POLITICA

Convocati i consiglieri regionali e i parlamentari liguri

Regionali, alleanza o meno col Pd in Liguria: vertice M5s decisivo slitta a lunedý

di Giuseppe Sciortino

giovedý 06 febbraio 2020
Regionali, alleanza o meno col Pd in Liguria: vertice M5s decisivo slitta a lunedý

GENOVA - Il vertice politico in cui il Movimento 5 stelle deciderà la sua rotta per le elezioni regionali in Liguria è stato spostato al 10 febbraio. Per questo motivo Alice Salvatore ha disertato l’incontro previsto da tempo a Roma e iniziato regolarmente alle 10:45 a cui invece hanno partecipato tutti gli altri che ne avevano titolo: il reggente Vito Crimi, il facilitatore nazionale per le elezioni regionali Danilo Toninelli, il facilitatore regionale Marco Mesmaecker, il coordinatore regionale Marco Rizzone.

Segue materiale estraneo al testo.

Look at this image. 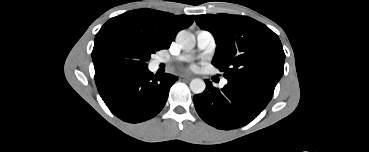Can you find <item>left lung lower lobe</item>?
<instances>
[{
	"mask_svg": "<svg viewBox=\"0 0 369 152\" xmlns=\"http://www.w3.org/2000/svg\"><path fill=\"white\" fill-rule=\"evenodd\" d=\"M206 89L195 95L198 115L217 129H235L256 118L267 106L275 87L268 84H246L228 80L221 90L205 80Z\"/></svg>",
	"mask_w": 369,
	"mask_h": 152,
	"instance_id": "0a47b994",
	"label": "left lung lower lobe"
}]
</instances>
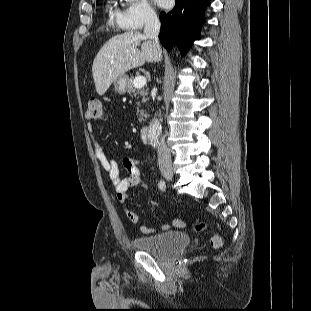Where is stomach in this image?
Here are the masks:
<instances>
[{
	"instance_id": "0dacf381",
	"label": "stomach",
	"mask_w": 311,
	"mask_h": 311,
	"mask_svg": "<svg viewBox=\"0 0 311 311\" xmlns=\"http://www.w3.org/2000/svg\"><path fill=\"white\" fill-rule=\"evenodd\" d=\"M128 77L122 75L114 80L113 85L114 89L119 94H124L127 91Z\"/></svg>"
}]
</instances>
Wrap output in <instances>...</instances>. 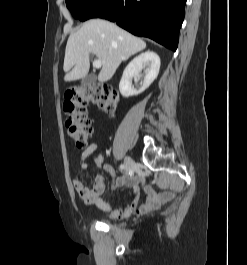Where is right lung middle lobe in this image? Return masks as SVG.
Wrapping results in <instances>:
<instances>
[{
    "instance_id": "right-lung-middle-lobe-1",
    "label": "right lung middle lobe",
    "mask_w": 247,
    "mask_h": 265,
    "mask_svg": "<svg viewBox=\"0 0 247 265\" xmlns=\"http://www.w3.org/2000/svg\"><path fill=\"white\" fill-rule=\"evenodd\" d=\"M101 0H66L67 8L76 19H82L86 12Z\"/></svg>"
}]
</instances>
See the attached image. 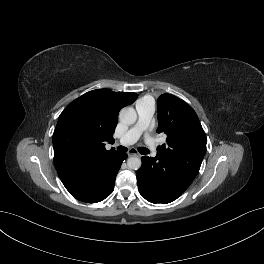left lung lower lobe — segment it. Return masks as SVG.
Wrapping results in <instances>:
<instances>
[{"label": "left lung lower lobe", "instance_id": "1", "mask_svg": "<svg viewBox=\"0 0 264 264\" xmlns=\"http://www.w3.org/2000/svg\"><path fill=\"white\" fill-rule=\"evenodd\" d=\"M138 169L137 183L142 197L151 203H170L177 199L192 183L200 165L186 166L182 156H144Z\"/></svg>", "mask_w": 264, "mask_h": 264}]
</instances>
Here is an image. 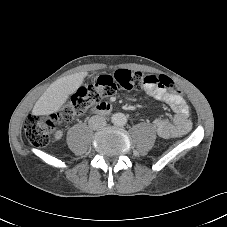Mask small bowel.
<instances>
[{"label":"small bowel","instance_id":"1","mask_svg":"<svg viewBox=\"0 0 227 227\" xmlns=\"http://www.w3.org/2000/svg\"><path fill=\"white\" fill-rule=\"evenodd\" d=\"M144 91L148 96L167 104L174 112L171 121L158 118L153 122V126L160 137L165 139L179 137L191 129L190 109L181 95L170 93L166 88L157 84L146 85ZM55 137L60 139L62 132L58 131Z\"/></svg>","mask_w":227,"mask_h":227}]
</instances>
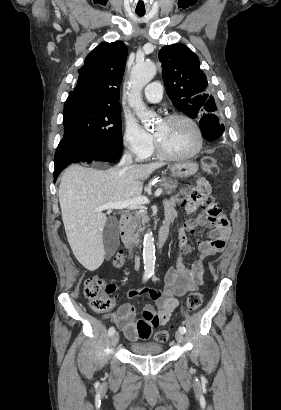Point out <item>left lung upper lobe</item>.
I'll use <instances>...</instances> for the list:
<instances>
[{
    "label": "left lung upper lobe",
    "instance_id": "1",
    "mask_svg": "<svg viewBox=\"0 0 281 410\" xmlns=\"http://www.w3.org/2000/svg\"><path fill=\"white\" fill-rule=\"evenodd\" d=\"M159 61L168 96L178 110L192 118H200L206 112L214 115L217 107L208 94L207 78L196 54L183 44H174L159 51Z\"/></svg>",
    "mask_w": 281,
    "mask_h": 410
}]
</instances>
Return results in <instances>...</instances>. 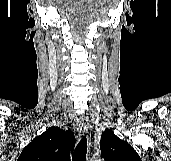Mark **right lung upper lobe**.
<instances>
[{"mask_svg": "<svg viewBox=\"0 0 171 161\" xmlns=\"http://www.w3.org/2000/svg\"><path fill=\"white\" fill-rule=\"evenodd\" d=\"M74 143L70 129L52 126L29 143L17 161H70Z\"/></svg>", "mask_w": 171, "mask_h": 161, "instance_id": "right-lung-upper-lobe-1", "label": "right lung upper lobe"}]
</instances>
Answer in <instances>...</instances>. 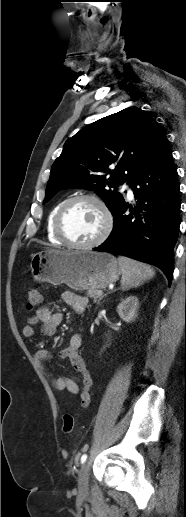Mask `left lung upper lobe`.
<instances>
[{
	"instance_id": "5c2ea615",
	"label": "left lung upper lobe",
	"mask_w": 186,
	"mask_h": 517,
	"mask_svg": "<svg viewBox=\"0 0 186 517\" xmlns=\"http://www.w3.org/2000/svg\"><path fill=\"white\" fill-rule=\"evenodd\" d=\"M164 138L156 121L136 107L97 120L65 142L53 163L43 203L62 189L87 188L95 190L114 215L125 200L105 186L129 182Z\"/></svg>"
}]
</instances>
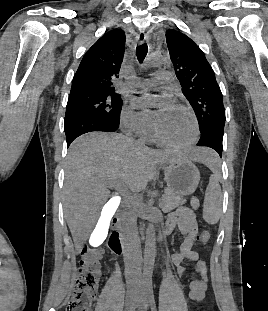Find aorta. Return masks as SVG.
I'll use <instances>...</instances> for the list:
<instances>
[{
    "mask_svg": "<svg viewBox=\"0 0 268 311\" xmlns=\"http://www.w3.org/2000/svg\"><path fill=\"white\" fill-rule=\"evenodd\" d=\"M164 64L162 56L152 54L148 57L145 69L151 70L160 67ZM156 221V214L154 209L150 210L149 224L146 230L145 251H144V274L146 277H151L156 254V233L154 223Z\"/></svg>",
    "mask_w": 268,
    "mask_h": 311,
    "instance_id": "obj_1",
    "label": "aorta"
}]
</instances>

L’assenza di Alice Salvatore non passa comunque inosservata. Il vertice, annunciato come punto di svolta per le Regionali in Liguria, in realtà è stato un incontro interlocutorio utile per consegnare il dossier con i punti di programma da presentare al Partito Democratico per sviluppare una eventuale alleanza. Ipotesi a cui Salvatore si è sempre detta contraria, sostenendo la linea di ‘indipendenza’ del movimento fondato da Beppe Grillo perseguita anche nelle Marche e dalla ‘base’ pentastellata in Campania.

L’incontro decisivo ci sarà lunedì prossimo. Per il 10 febbraio è stata convocata una riunione a cui parteciperanno gli otto parlamentari liguri, il facilitatore regionale e tutti i consiglieri regionali che davanti a Crimi e Toninelli prenderanno una decisione definitiva sulla strada da affrontare per le Regionali in Liguria. Attualmente il ruolo di sfidante pentastellato nella corsa verso la presidenza regionale è ricoperto dalla genovese Alice Salvatore, vincitrice del contest su Rousseau al ballottaggio contro la ventimigliese Silvia Malivindi.

Lunedi quindi, in una location ancora da decidere tra palazzo Madama e palazzo Chigi, si capirà se il M5s in Liguria andrà da solo o farà coalizione col Pd. Sullo scacchiere la prima opzione, per il momento può contare su due pedine: i consiglieri regionali Salvatore e De Ferrari. Per un accordo di programma coi dem invece si schierano gli altri due consiglieri regionali, Melis e Tosi, oltre al blocco dei parlamentari liguri pentastellati. Secondo rumors di palazzo, la decisione non sarà messa al voto su Rousseau. L’indizio più evidente di un Movimento 5 stelle che sta cambiando pelle verso i prossimi Stati generali.